## EXERCISE GOAL
Retype, word for word, every line from the one holding "For every named target in this 1480×833" through the one holding "Decals (315, 342)" in the entries below, both included, and only those lines.

-- PROVIDED MATERIAL follows --

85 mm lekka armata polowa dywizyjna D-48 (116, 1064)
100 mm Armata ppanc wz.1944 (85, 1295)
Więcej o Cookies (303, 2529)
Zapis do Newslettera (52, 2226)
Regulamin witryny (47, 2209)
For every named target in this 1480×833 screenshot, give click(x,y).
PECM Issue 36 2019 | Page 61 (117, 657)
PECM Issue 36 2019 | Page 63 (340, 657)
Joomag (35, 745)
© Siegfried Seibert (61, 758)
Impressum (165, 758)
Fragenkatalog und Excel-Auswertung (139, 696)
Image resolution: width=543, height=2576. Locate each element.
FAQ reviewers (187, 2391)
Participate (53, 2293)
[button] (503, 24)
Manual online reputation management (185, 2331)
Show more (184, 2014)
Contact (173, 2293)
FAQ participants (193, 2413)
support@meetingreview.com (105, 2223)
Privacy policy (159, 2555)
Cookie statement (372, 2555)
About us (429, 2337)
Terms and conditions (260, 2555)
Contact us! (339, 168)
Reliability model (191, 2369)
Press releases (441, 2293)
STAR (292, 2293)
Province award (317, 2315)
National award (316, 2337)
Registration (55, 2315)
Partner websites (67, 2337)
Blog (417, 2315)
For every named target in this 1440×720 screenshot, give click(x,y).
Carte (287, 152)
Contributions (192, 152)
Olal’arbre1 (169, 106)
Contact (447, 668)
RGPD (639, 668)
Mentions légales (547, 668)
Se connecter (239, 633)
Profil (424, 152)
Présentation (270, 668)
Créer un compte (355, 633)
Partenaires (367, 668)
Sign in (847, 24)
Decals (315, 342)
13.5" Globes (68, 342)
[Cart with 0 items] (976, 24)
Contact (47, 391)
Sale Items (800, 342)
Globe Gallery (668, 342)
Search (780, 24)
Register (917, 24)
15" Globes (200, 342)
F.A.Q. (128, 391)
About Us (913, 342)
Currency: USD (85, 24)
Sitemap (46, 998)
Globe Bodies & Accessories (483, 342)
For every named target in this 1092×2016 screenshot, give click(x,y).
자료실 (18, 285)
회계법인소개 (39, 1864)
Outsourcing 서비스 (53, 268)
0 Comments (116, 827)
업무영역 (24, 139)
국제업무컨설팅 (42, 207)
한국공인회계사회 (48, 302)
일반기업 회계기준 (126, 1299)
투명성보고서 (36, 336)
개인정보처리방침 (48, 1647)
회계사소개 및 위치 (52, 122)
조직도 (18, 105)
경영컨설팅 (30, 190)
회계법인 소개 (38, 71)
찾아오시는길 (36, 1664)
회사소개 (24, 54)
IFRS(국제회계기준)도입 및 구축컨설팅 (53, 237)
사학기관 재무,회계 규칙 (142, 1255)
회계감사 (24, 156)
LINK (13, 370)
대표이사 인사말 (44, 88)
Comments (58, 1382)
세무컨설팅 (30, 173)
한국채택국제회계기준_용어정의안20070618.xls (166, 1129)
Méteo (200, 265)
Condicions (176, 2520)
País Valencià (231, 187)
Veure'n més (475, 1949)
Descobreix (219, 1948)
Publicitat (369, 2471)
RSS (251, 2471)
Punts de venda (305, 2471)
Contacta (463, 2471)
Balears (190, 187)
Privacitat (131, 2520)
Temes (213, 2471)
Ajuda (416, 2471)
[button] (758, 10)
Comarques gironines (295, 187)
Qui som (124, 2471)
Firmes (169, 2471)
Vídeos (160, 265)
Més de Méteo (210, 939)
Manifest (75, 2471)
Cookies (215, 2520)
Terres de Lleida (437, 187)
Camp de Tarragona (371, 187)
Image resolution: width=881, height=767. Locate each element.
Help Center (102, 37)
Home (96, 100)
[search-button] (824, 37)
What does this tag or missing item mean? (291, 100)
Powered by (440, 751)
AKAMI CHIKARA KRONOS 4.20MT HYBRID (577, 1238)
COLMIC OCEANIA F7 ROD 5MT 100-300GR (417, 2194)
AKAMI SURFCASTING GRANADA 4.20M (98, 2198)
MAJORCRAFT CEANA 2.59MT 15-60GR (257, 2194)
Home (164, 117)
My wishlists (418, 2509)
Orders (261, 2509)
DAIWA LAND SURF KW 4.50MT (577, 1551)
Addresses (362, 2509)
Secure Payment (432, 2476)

-- PROVIDED MATERIAL concluded --

## OUTPUT BELOW
For every named target in this 1480×833 screenshot, give click(x,y).
PECM Issue 36 2019 | Page 61 (117, 657)
PECM Issue 36 2019 | Page 63 (340, 657)
Joomag (35, 745)
© Siegfried Seibert (61, 758)
Impressum (165, 758)
Fragenkatalog und Excel-Auswertung (139, 696)
Image resolution: width=543, height=2576. Locate each element.
FAQ reviewers (187, 2391)
Participate (53, 2293)
[button] (503, 24)
Manual online reputation management (185, 2331)
Show more (184, 2014)
Contact (173, 2293)
FAQ participants (193, 2413)
support@meetingreview.com (105, 2223)
Privacy policy (159, 2555)
Cookie statement (372, 2555)
About us (429, 2337)
Terms and conditions (260, 2555)
Contact us! (339, 168)
Reliability model (191, 2369)
Press releases (441, 2293)
STAR (292, 2293)
Province award (317, 2315)
National award (316, 2337)
Registration (55, 2315)
Partner websites (67, 2337)
Blog (417, 2315)
For every named target in this 1440×720 screenshot, give click(x,y).
Carte (287, 152)
Contributions (192, 152)
Olal’arbre1 (169, 106)
Contact (447, 668)
RGPD (639, 668)
Mentions légales (547, 668)
Se connecter (239, 633)
Profil (424, 152)
Présentation (270, 668)
Créer un compte (355, 633)
Partenaires (367, 668)
Sign in (847, 24)
Decals (315, 342)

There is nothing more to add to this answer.